Vascular Disease – Quick Facts
Vascular disease is a term used to classify a number of conditions that affect your circulatory system. Ranging from abnormalities in your arteries and veins to lymph vessels and blood flow, it can cause severe disability, even death. Diagnosis can be difficult as there are a variety of symptoms. Treatment also varies according to the type of vascular disease.
Some Types of Vascular Disease
- Peripheral artery disease (PAD): This occurs when plaque buildup in the arteries that supply blood to the arms and leg causes them to narrow or become blocked.
- Renal artery stenosis: This refers to the narrowing of renal arteries that carry blood to the kidneys from the aorta. In some cases, it may also be a birth defect.
- Buerger’s disease: Small and medium-sized blood vessels (typically in the fingers, hands, feet and toes) get inflamed or swell and become narrow, or are blocked by blood clots.
- Raynaud’s disease: The affected individual experiences spasms in the fingers and toes caused by a rare disorder of constriction in the peripheral blood vessels when cold.
- Disseminated intravascular coagulation: This is a condition where there is a widespread activation of clotting in the smaller blood vessels.
- Peripheral venous disease: When valves inside your veins become damaged, they may not close completely, which can cause blood to flow in both directions, or stick to the sides of the vessel walls and form clots.
- Varicose veins: Varicose veins, caused by damaged valves inside them, are bulging, swollen, purple, and ropy in appearance. They are more common in women than men and are often genetic. They can also be caused by changes during pregnancy, being overweight, or by standing for long periods of time.
- Blood clotting disorders: Blood clotting disorders are conditions that make the blood more likely to form clots in the arteries and veins. These conditions may be inherited (congenital, occurring at birth) or acquired during life.
- Lymphedema: This is an abnormal build up of fluid that causes swelling, most often in the arms or legs. This may happen when lymph vessels or nodes are missing, damaged, or removed.
What are the Risk Factors of Vascular Disease?
You are more likely to have vascular disease as you get older.
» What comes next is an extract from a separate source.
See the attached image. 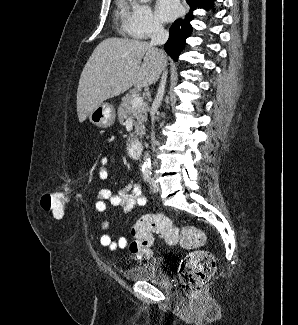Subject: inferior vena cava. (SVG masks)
Here are the masks:
<instances>
[{"label": "inferior vena cava", "instance_id": "inferior-vena-cava-1", "mask_svg": "<svg viewBox=\"0 0 298 325\" xmlns=\"http://www.w3.org/2000/svg\"><path fill=\"white\" fill-rule=\"evenodd\" d=\"M168 38H169V30H166V28H164V26H162L161 22H154L153 30H152V34H151V40L149 42L150 46H155V48H156L157 44H165V42H167ZM162 52L164 54V50H162ZM164 56H166V54H164ZM166 62H167V60H165L163 66L160 70V72H161L160 82H159L158 90L156 92V96L152 102V108H151L152 122H154V116L163 100V96H164V92H165V88H166L167 74H168ZM151 138H152V142H156L154 130H152V132H151Z\"/></svg>", "mask_w": 298, "mask_h": 325}]
</instances>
Other factors that can increase your risk of developing it include:
- A family history of heart or vascular diseases
- Illness or injury
- Sitting or standing still for long periods of time
- High cholesterol
- A condition that affects the heart and blood vessels
- An unhealthy diet
- Lack of exercise
Symptoms and Signs of Vascular disease
Symptoms of vascular disease vary according to type. A person with cardiovascular disease, for instance, might suffer chest pains while an individual with PAD can experience pain or numbness in the legs. Although it most commonly affects arteries of the heart, brain and legs, it can also affect other organs like your kidneys or eyes. Parts of the body that are affected by PAD have an inadequate blood supply and can suffer tissue damage or worse still, tissue death.
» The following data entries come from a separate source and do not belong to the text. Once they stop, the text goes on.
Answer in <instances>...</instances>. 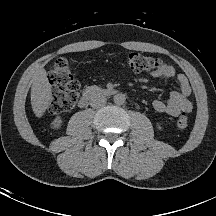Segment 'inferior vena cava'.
<instances>
[{
  "label": "inferior vena cava",
  "mask_w": 216,
  "mask_h": 216,
  "mask_svg": "<svg viewBox=\"0 0 216 216\" xmlns=\"http://www.w3.org/2000/svg\"><path fill=\"white\" fill-rule=\"evenodd\" d=\"M105 104H106V98L101 94H95L90 98V106L93 108H100Z\"/></svg>",
  "instance_id": "602c4592"
}]
</instances>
Diagnosis and Treatment of Vascular Disease
Diagnosis of vascular disease is based on medical history and the symptoms that you experience. Your physician may conduct a physical exam, assess your medical history, and then send you for further diagnostic tests to determine or confirm your condition and treatment. The testing is non-invasive and in some cases, an ultrasound is used. Most patients report little or no discomfort during the screening.
At The Vascular Experts, we conduct a thorough evaluation and offer a full range of treatments to effectively manage your condition. Our surgeons are board-certified and have extensive experience with even the most complicated cases of vascular disease. Many of our surgeons have led the way in advanced treatments for vascular disease.
We rely on state-of-the-art facilities and a dedicated team to provide you with the best quality care. We also do as many tests and procedures in our clinics for your comfort and convenience. Your doctor will explain your condition and treatment plan as well as answer any questions you may have.